Please say how many lines in the records below contain the word "icon". Give only the number.

── Exercise input ──

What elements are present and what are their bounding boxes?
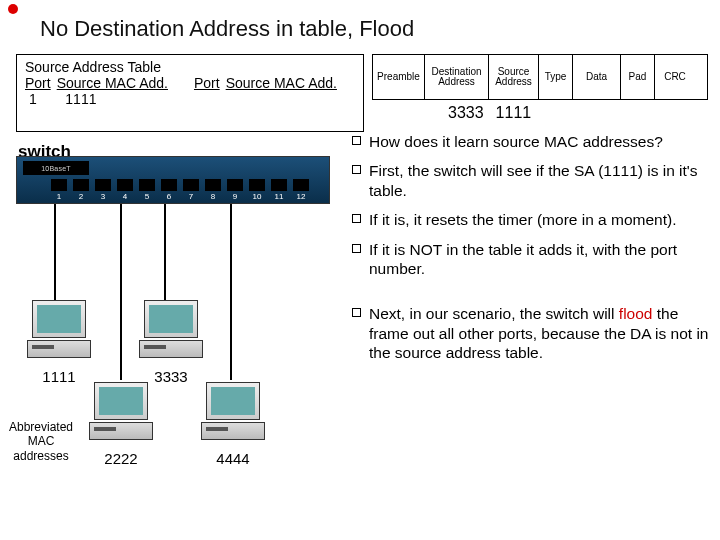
switch-port-9 [227, 179, 243, 191]
table-title: Source Address Table [25, 59, 355, 75]
frame-src-val: 1111 [496, 104, 532, 122]
switch-ports [51, 179, 309, 191]
switch-port-3 [95, 179, 111, 191]
col-port-1: Port [25, 75, 51, 91]
bullet-item: Next, in our scenario, the switch will f… [352, 304, 714, 362]
bullet-square-icon [352, 136, 361, 145]
bullet-item: First, the switch will see if the SA (11… [352, 161, 714, 200]
bullet-square-icon [352, 214, 361, 223]
host-4444-label: 4444 [196, 450, 270, 467]
bullet-text: How does it learn source MAC addresses? [369, 132, 663, 151]
frame-field-pad: Pad [621, 55, 655, 99]
bullet-text: If it is, it resets the timer (more in a… [369, 210, 677, 229]
switch-port-2 [73, 179, 89, 191]
table-columns: Port Source MAC Add. Port Source MAC Add… [25, 75, 355, 91]
bullet-square-icon [352, 308, 361, 317]
switch-port-1 [51, 179, 67, 191]
host-4444: 4444 [196, 382, 270, 467]
bullet-list: How does it learn source MAC addresses?F… [352, 132, 714, 372]
frame-field-dest: Destination Address [425, 55, 489, 99]
switch-strip-label: 10BaseT [23, 161, 89, 175]
bullet-item: If it is NOT in the table it adds it, wi… [352, 240, 714, 279]
host-2222: 2222 [84, 382, 158, 467]
host-3333: 3333 [134, 300, 208, 385]
switch-port-10 [249, 179, 265, 191]
switch-chassis: 10BaseT [16, 156, 330, 204]
table-row: 1 1111 [29, 91, 355, 107]
col-port-2: Port [194, 75, 220, 91]
col-mac-1: Source MAC Add. [57, 75, 168, 91]
switch-device: 10BaseT [16, 156, 330, 204]
cable-3 [120, 204, 122, 380]
switch-port-6 [161, 179, 177, 191]
host-1111: 1111 [22, 300, 96, 385]
frame-dest-val: 3333 [448, 104, 484, 122]
cable-1 [54, 204, 56, 300]
bullet-square-icon [352, 244, 361, 253]
switch-port-7 [183, 179, 199, 191]
bullet-text: If it is NOT in the table it adds it, wi… [369, 240, 714, 279]
bullet-item: If it is, it resets the timer (more in a… [352, 210, 714, 229]
ethernet-frame: Preamble Destination Address Source Addr… [372, 54, 708, 100]
slide-title: No Destination Address in table, Flood [40, 16, 414, 42]
frame-field-crc: CRC [655, 55, 695, 99]
bullet-marker [8, 4, 18, 14]
frame-values: 3333 1111 [448, 104, 531, 122]
flood-keyword: flood [619, 305, 653, 322]
abbr-mac-label: Abbreviated MAC addresses [2, 420, 80, 463]
frame-field-type: Type [539, 55, 573, 99]
cable-5 [164, 204, 166, 300]
switch-port-5 [139, 179, 155, 191]
frame-field-data: Data [573, 55, 621, 99]
switch-port-12 [293, 179, 309, 191]
host-2222-label: 2222 [84, 450, 158, 467]
bullet-text: First, the switch will see if the SA (11… [369, 161, 714, 200]
source-address-table: Source Address Table Port Source MAC Add… [16, 54, 364, 132]
frame-field-preamble: Preamble [373, 55, 425, 99]
bullet-text: Next, in our scenario, the switch will f… [369, 304, 714, 362]
col-mac-2: Source MAC Add. [226, 75, 337, 91]
bullet-square-icon [352, 165, 361, 174]
switch-port-4 [117, 179, 133, 191]
switch-port-8 [205, 179, 221, 191]
cable-8 [230, 204, 232, 380]
bullet-item: How does it learn source MAC addresses? [352, 132, 714, 151]
frame-field-src: Source Address [489, 55, 539, 99]
switch-port-11 [271, 179, 287, 191]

───

* _Solution_
5